PstSCAB transporter of C. jejuni is critical for growth in lactate. C. jejuni strains were grown in minimal medium containing both d- and l-lactate (each 5 mM) with two concentrations of inorganic phosphate. Growth of WT DRH212 and pstS::kan mutant strain were measured by CFU count in minimal medium (d- and l-lactate) with 1.6 mM P_i (A) and 0.08 mM P_i (B) at 24 h and 48 h. n = 3; error bars indicate SD. Statistical analysis was done by two-way analysis of variation (ANOVA) with Sidak’s multiple comparision test: *, P < 0.05; **, P < 0.005; ns, not significant.

FIG 6

Comparative growth analysis of C. jejuni strains in minimal medium with d- or l-lactate. C. jejuni strains were grown in minimal medium with d-lactate or l-lactate as a carbon source and a high or low concentration of inorganic phosphate. (A and B) Growth of C. jejuni strains was measured in d-lactate minimal medium with 1.6 mM (A) and 0.08 mM (B) phosphate by CFU counts at 24 h and 48 h. (C and D) Growth of these three strains was also determined in l-lactate minimal medium with 1.6 mM (C) and 0.08 mM (D) phosphate. n = 3; error bars indicate SD. Statistical analysis was done by two-way analysis of variation (ANOVA) with Sidak’s multiple-comparison test: *, P < 0.05; **, P < 0.005; ns, not significant.

FIG 7

Transcript analysis of acetogenesis regulatory and acetogenesis-dependent gene expression in wild type, pstS::kan, and complemented strains.

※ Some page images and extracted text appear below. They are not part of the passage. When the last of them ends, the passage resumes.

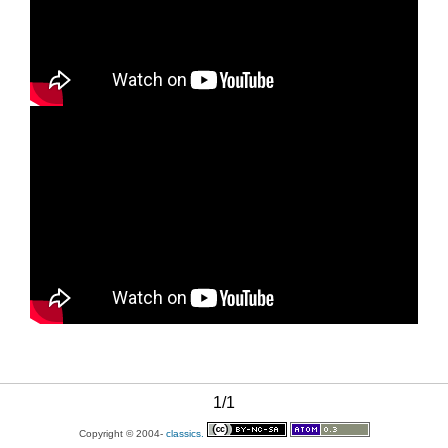
1/1
Copyright © 2004-
classics.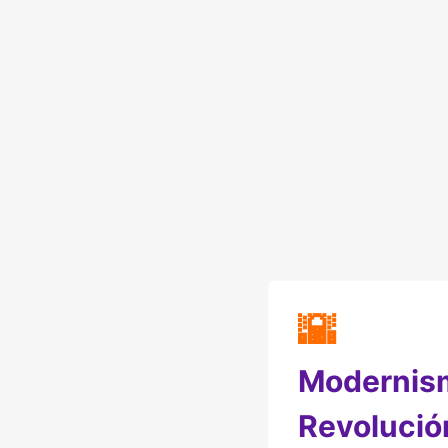
🌇
Modernism
Revolució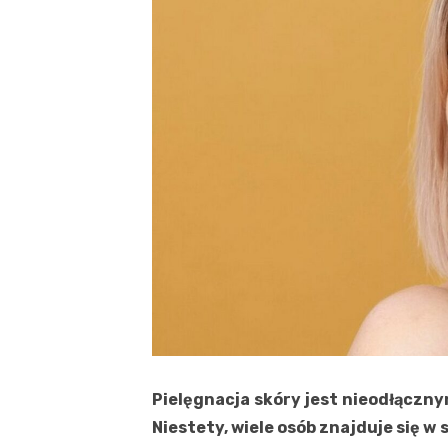
Pielęgnacja skóry jest nieodłączn
Niestety, wiele osób znajduje się w 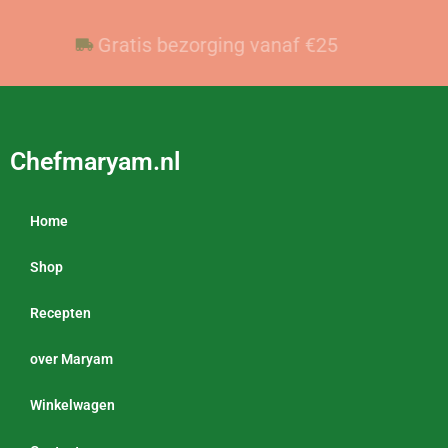
Voor 23:59 besteld, vandaag verzonden
Gratis bezorging vanaf €25
Chefmaryam.nl
Home
Shop
Recepten
over Maryam
Winkelwagen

Bacterial strains were grown in minimal medium containing l-lactate with 1.6 mM P_i up to 18 h, after which cells were harvested for RNA isolation. Acetogenesis regulatory genes (ackA and pta) and acetogenesis-dependent genes (ggt, peb1C, and CJJ0683) were measured in the pstS::kan mutant and pstS::kan/C strains relative to WT DRH212 by real-time PCR. n = 3; error bars indicate SD.

FIG 8

Intracellular ATP and metabolites in WT DRH212 and pstS::kan mutant grown in l-lactate minimal medium. DRH212 and pstS::kan strains were grown in l-lactate minimal medium with 1.6 mM and 0.08 mM P_i at 37°C. (A) After 18h, ATP levels in DRH212, pstS::kan were detetermined. n = 3; error bars indicate SD. (B and C) The intracellular concentrations of adenine (B) and hypoxanthine (C) were measured by liquid chromatography mass spectroscopy analysis. Data represent the mean value from two independent experiments. The statistical analysis was done by one-way ANOVA: *, P < 0.05; **, P < 0.005.